Kosovo: 48 Hours in Prizren (through the lens)

Prizren
Memories
An open-eyed shutter
Catching fragments of life

in sharpened image

And the rest?
They slip away
like ghosts into the shadows                                                                                                                                                                                                                                                                                               

Time: 23 Oct 2016 5:26:30 pm; Place: Topokli, Prizren; Exposure time: 1/81                      

High above Prizren, I teeter down a rough track of uneven stone: one careless stumble could send me careering to the needles of minarets below.
In the alleyways children’s voices bounce off breeze-block and drift through the burnt-out windows of sagging houses.
Beyond the city, its red roofs spread like jam across the plains, the Šar Mountains rise up to a yellowed sky. The light is fading.

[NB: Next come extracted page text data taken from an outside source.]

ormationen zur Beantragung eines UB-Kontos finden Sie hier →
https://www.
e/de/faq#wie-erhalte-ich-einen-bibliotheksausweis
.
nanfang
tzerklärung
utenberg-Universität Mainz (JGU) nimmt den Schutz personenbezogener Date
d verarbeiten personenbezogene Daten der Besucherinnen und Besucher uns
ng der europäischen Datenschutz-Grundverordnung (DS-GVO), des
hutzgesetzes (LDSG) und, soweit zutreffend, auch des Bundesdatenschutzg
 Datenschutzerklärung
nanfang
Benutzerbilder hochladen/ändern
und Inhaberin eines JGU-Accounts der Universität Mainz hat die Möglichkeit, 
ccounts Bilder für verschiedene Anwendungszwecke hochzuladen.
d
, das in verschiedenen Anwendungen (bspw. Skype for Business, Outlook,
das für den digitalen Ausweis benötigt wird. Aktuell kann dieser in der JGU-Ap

Time: 23 Oct 2016: 5.52:25 pm; Place: The Stone Bridge; Exposure time: 1/23                   

 The Bistrica River is a one-note song, a rush of shallow water that slaps over stone and on through the city. Ahead the humpbacked Stone Bridge is strewn with fairy-lights that blink in the gathering darkness.
On the corner of the Ottoman footbridge, a sallow-faced gështenjepjekës rearranges chestnuts on his grill. The smell of damp leaf, caffe macchiato and sweet chestnut fill the autumn air.

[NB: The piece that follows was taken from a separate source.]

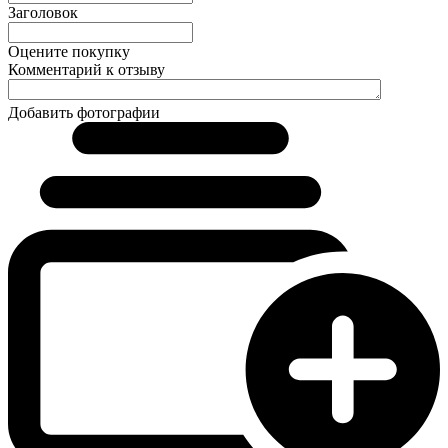
Заголовок
Оцените покупку
Комментарий к отзыву
Добавить фотографии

Time: 23 Oct 2016: 6.28:22 pm Place: Aim and Shoot Exposure time: 1/10                          

The gunman raises his pistol and stretches out his arms, stiff and straight. He closes an eye to check his target, takes aim and shoots. Behind him, three nooses hang from the rafters in a neat row.
I’m looking into Aim and Shoot, a tiny bar filled with testosterone-fuelled youths drinking beer and gathered round a paper target board. When they see me hovering in the entrance, they shout out greetings.
“Do tourists come here?” I ask the gunman.
“Of course, of course. They love it.”

“We are a friendly place,” adds his pal, face deadpan.

Time: 24 Oct 2016: 12.21 pm Place: Kalaja – Prizren Fortress; Exposure time: 1/41        

I’m standing on the edge of the ruins of Kalaja above the city, a medieval fortress first built by the Byzantines and taken over by the Ottomans. The air nips a winter warning. Across the plains, the Šar mountains are veiled in wedding white; the town below, a flounced skirt of clammy mist.
At first, there’s just the murmur of traffic in the streets below; then one voice rings out from a single minaret – and another and another until the whole town is vibrating with the call to prayer. The voices clash in discordant notes, then find their harmony.

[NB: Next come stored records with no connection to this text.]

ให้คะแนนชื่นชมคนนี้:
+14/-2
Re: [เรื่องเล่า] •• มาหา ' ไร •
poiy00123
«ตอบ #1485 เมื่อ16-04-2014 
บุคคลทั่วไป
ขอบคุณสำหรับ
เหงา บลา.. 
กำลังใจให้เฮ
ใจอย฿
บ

Time: 25 Oct 2016 10:13:07 am Place: The Wedding House, Karashëngjergj in the Hasi Region; Exposure: 1/196

Behind the smallholder, a lob-sided arch of red and white ribbon splashed with lime-green contrasts the grey and brown of breezeblock, brick and stone – and the rusty black of the iron wrought gates that lead to his dirt yard. Schtjef waves a thick, calloused hand in greeting, grasping a pack of cigarettes in the other. His face, lined and leathered with nicotine and rough mountain living, spreads a wide smile: “Yes, my son got married yesterday. We are very happy.”
It’s wedding time in the Pashtriku mountains – when family return home from foreign places to join in the celebrations, lasting three days – maybe longer. These hillside villages are now alive with voice, barely muted in the deadening of autumn mists.

Time: 25 Oct 2016 10:18:34 am Place: The Rakia Barn and Yard, Karashëngjergj; Exposure: 1/94

We’ve been funnelled off into a stranger’s yard, all twenty-odd of us. We can smell the spirit and it’s drawing us. It’s rakia-making session on the Pashtriku hills, giving more reason for celebration. The grapes have been picked, the juices distilled and the liquid is flowing a fiery white; then burning-yellow.
“Come in, come in,” the villagers call to the strangers: Brits; Slovenians; Croats; Macedonians; Albanians; Serbs and Kosovars – Atheist, Protestant, Catholic, Orthodox or Muslim – it doesn’t matter where or what we’re from. We are all welcome (though unexpected and uninvited). Thimble glasses of plum rakia are handed out. I take a gulp and the liquid burns a hole somewhere deep in my gullet. We are handed plates of salami and dried meats, Šar cheese and bread. The rakia courses through my blood and hits the brain. I register its warm fuzziness along with the fact that it’s not long after 10am.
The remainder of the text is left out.